== TRY IT ==
Search the records for lines with the word "avec" and copy each match.

^^^^^^^^^^^^^^^^

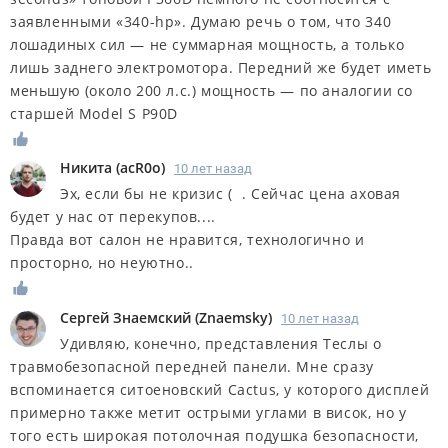
заявленными «340-hp». Думаю речь о том, что 340
лошадиных сил — не суммарная мощность, а только
лишь заднего электромотора. Передний же будет иметь
меньшую (около 200 л.с.) мощность — по аналогии со
старшей Model S P90D
Никита
(
acR0o
)
10 лет назад
Эх, если бы не кризис ( . Сейчас цена аховая
будет у нас от перекупов....
Правда вот салон не нравится, технологично и
просторно, но неуютно..
Сергей Знаемский
(
Znaemsky
)
10 лет назад
Удивляю, конечно, представления Теслы о
травмобезопасной передней панели. Мне сразу
вспоминается ситоеновский Cactus, у которого дисплей
примерно также метит острыми углами в висок, но у
того есть широкая потолочная подушка безопасности,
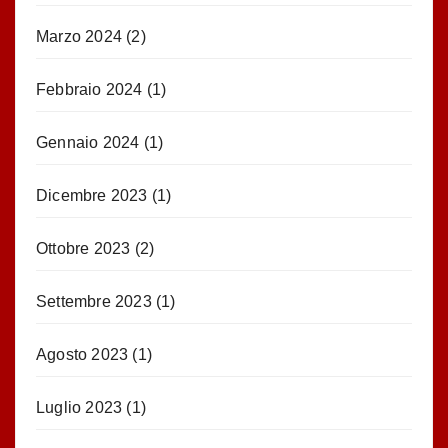
Marzo 2024
(2)
Febbraio 2024
(1)
Gennaio 2024
(1)
Dicembre 2023
(1)
Ottobre 2023
(2)
Settembre 2023
(1)
Agosto 2023
(1)
Luglio 2023
(1)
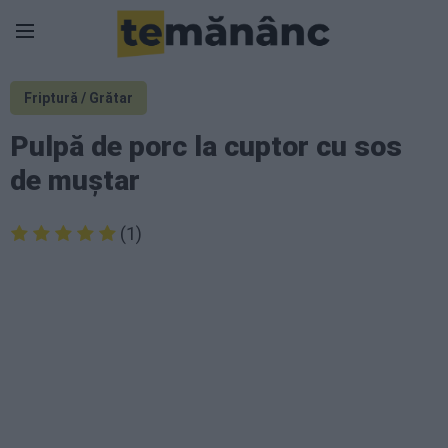
Friptură / Grătar
Pulpă de porc la cuptor cu sos
de muștar
(1)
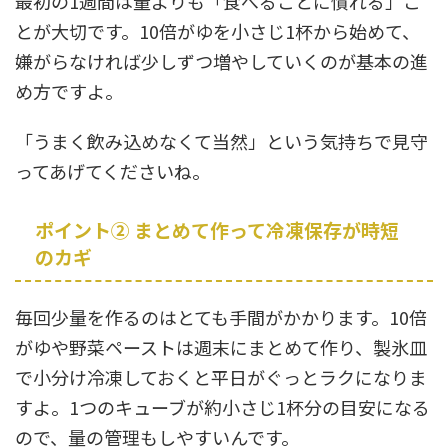
最初の1週間は量よりも「食べることに慣れる」こ
とが大切です。10倍がゆを小さじ1杯から始めて、
嫌がらなければ少しずつ増やしていくのが基本の進
め方ですよ。
「うまく飲み込めなくて当然」という気持ちで見守
ってあげてくださいね。
ポイント② まとめて作って冷凍保存が時短
のカギ
毎回少量を作るのはとても手間がかかります。10倍
がゆや野菜ペーストは週末にまとめて作り、製氷皿
で小分け冷凍しておくと平日がぐっとラクになりま
すよ。1つのキューブが約小さじ1杯分の目安になる
ので、量の管理もしやすいんです。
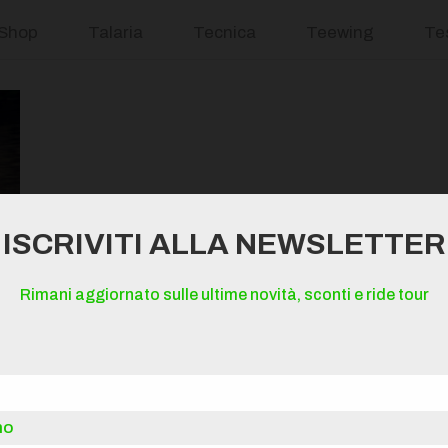
Shop
Talaria
Tecnica
Teewing
Te
ISCRIVITI ALLA NEWSLETTER
Rimani aggiornato sulle ultime novità, sconti e ride tour
no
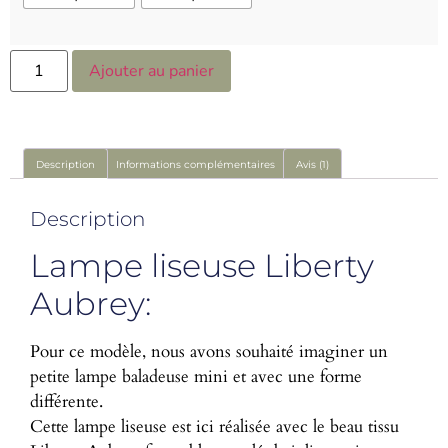
Ajouter au panier
Description
Informations complémentaires
Avis (1)
Description
Lampe liseuse Liberty
Aubrey:
Pour ce modèle, nous avons souhaité imaginer un
petite lampe baladeuse mini et avec une forme
différente.
Cette lampe liseuse est ici réalisée avec le beau tissu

^^^^^^^^^^^^^^^^

== ANSWER BELOW ==
petite lampe baladeuse mini et avec une forme
Cette lampe liseuse est ici réalisée avec le beau tissu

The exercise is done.